State of South Carolina Constitutional Convention
December 17 - 20, 1860

On the 5th day of November, 1860, the Legislature of South Carolina convened in extra session at Columbia in compliance with the proclamation of Governor Gist. This extra session was called ostensibly for the purpose of appointing electors of President and Vice-President, in conformity with the Act of Congress, which fixed the time when these electors were to be appointed on a day when the Legislature of the State was not in session. In his message to this Legislature,Governor Gist uses the following language:

Under ordinary circumstances, your duty could be soon discharged by the election of electors representing the choice of the people of the State: but in view of the threatening aspect of affairs, and the strong probability of the election to the presidency of a sectional candidate by a party committed to the support of measures which, if carried out, will inevitably destroy our equality in the Union, and ultimately reduce the Southern States to mere provinces of consolidated despotism, to be governed by a fixed majority of Congress, hostile to our institutions, and fatally bent upon our ruin, I would respectfully suggest that the Legislature remain in session and take such actions as will prepare the State for any emergency that may arise. That an expression of the will of the people may be obtained on a question involving such momentous consequences, I would earnestly recommend that in the event of the election of Abraham Lincoln to the presidency, a convention of the people of this State be immediately called to consider and determine the "mode and measure of redress."

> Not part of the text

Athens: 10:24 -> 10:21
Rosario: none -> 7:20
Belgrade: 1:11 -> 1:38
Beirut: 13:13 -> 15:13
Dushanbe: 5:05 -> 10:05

The success of Mr. Lincoln in being elected to the presidency having been announced, resolutions were introduced in the House, and also in the Senate, declaring it to be the duty of South Carolina to withdraw from the Federal Union, and that for this purpose a convention of the people should be called to assemble at an early day.

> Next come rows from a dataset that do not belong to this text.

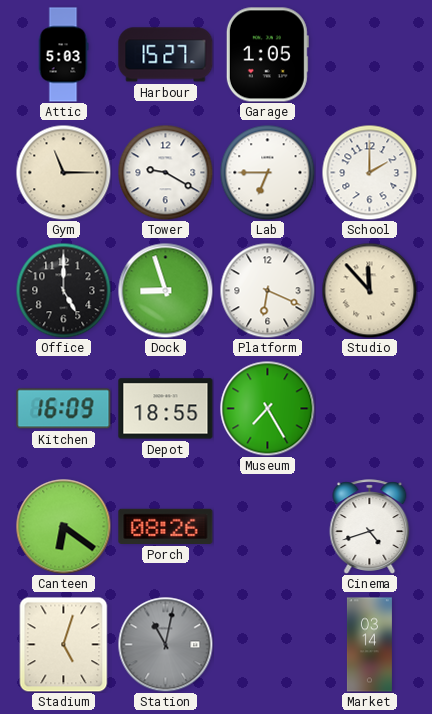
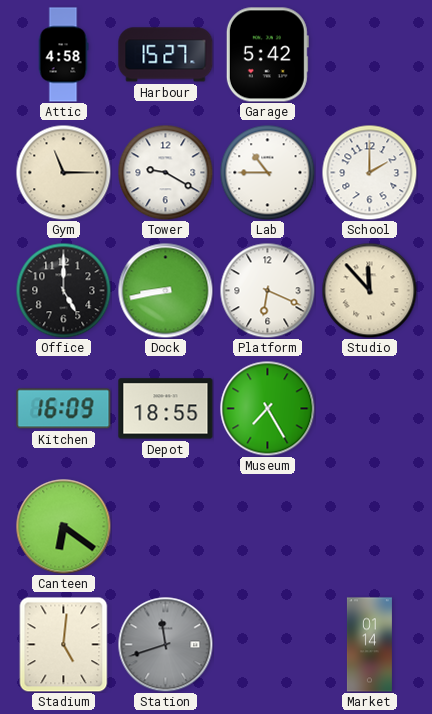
Attic: 5:03 -> 4:58
Garage: 1:05 -> 5:42
Lab: 6:45 -> 10:45
Dock: 8:57 -> 8:43
Porch: 08:26 -> none
Cinema: 4:42 -> none
Stadium: 5:03 -> 5:01
Station: 11:02 -> 11:42
Market: 03:14 -> 01:14
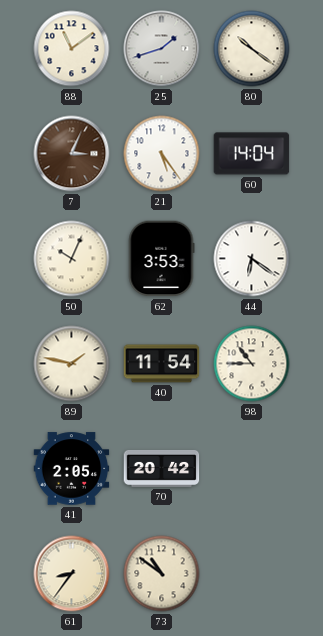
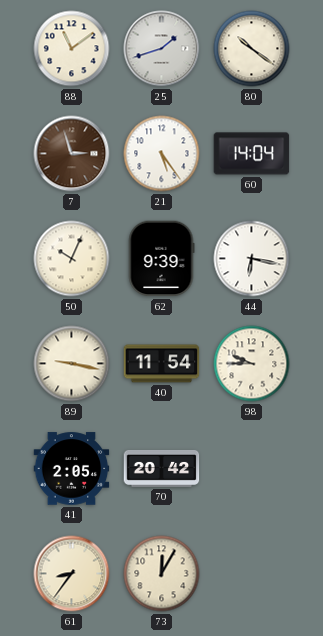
7: 3:04 -> 2:57
62: 3:53 -> 9:39
44: 6:21 -> 6:17
89: 1:47 -> 9:17
98: 10:45 -> 9:45
73: 10:51 -> 12:05
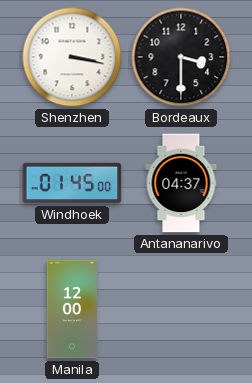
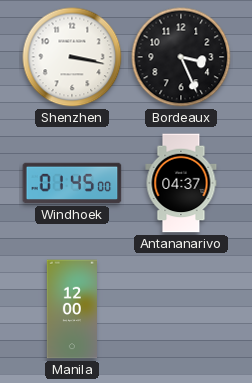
Bordeaux: 3:30 -> 3:26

In compliance with the provisions of these resolutions, delegates from the several districts and parishes of the State were elected, who assembled in convention at Columbia, on the 17th day of December, 1860.

Upon the organization of the convention Honorable David F. Jamison was chosen president. Without delay such committees were appointed by him as were necessary to formulate the work of the convention. Most important among these was the committee to which was entrusted the duty of drafting an ordinance of secession of South Carolina from the Federal Union. The committee was composed of the following: John A. Inglis, R.B. Rhett, James Chesnut, Jr., James L. Orr, Maxcy Gregg, B.F. Dunkin and W.H. Hutson. They drafted an ordinance and submitted it to the convention, which adopted it unanimously on the 20th day of December, under the head of Ordinance of Secession.


ORDINANCE OF SECESSION

December 20, 1860
Vote of Convention: Unanimous

At a convention of the people of the State of South Carolina, begun and holden at Columbia on the 17th day of December, in the year of our Lord one thousand eight hundred and sixty, and thence continued by adjournment to Charleston, and there, by divers adjournments, to the 20th day of December in the same year:

An Ordinance to dissolve the union between the State of South Carolina and other States united with her under the compact entitled The Constitution of the United States of America.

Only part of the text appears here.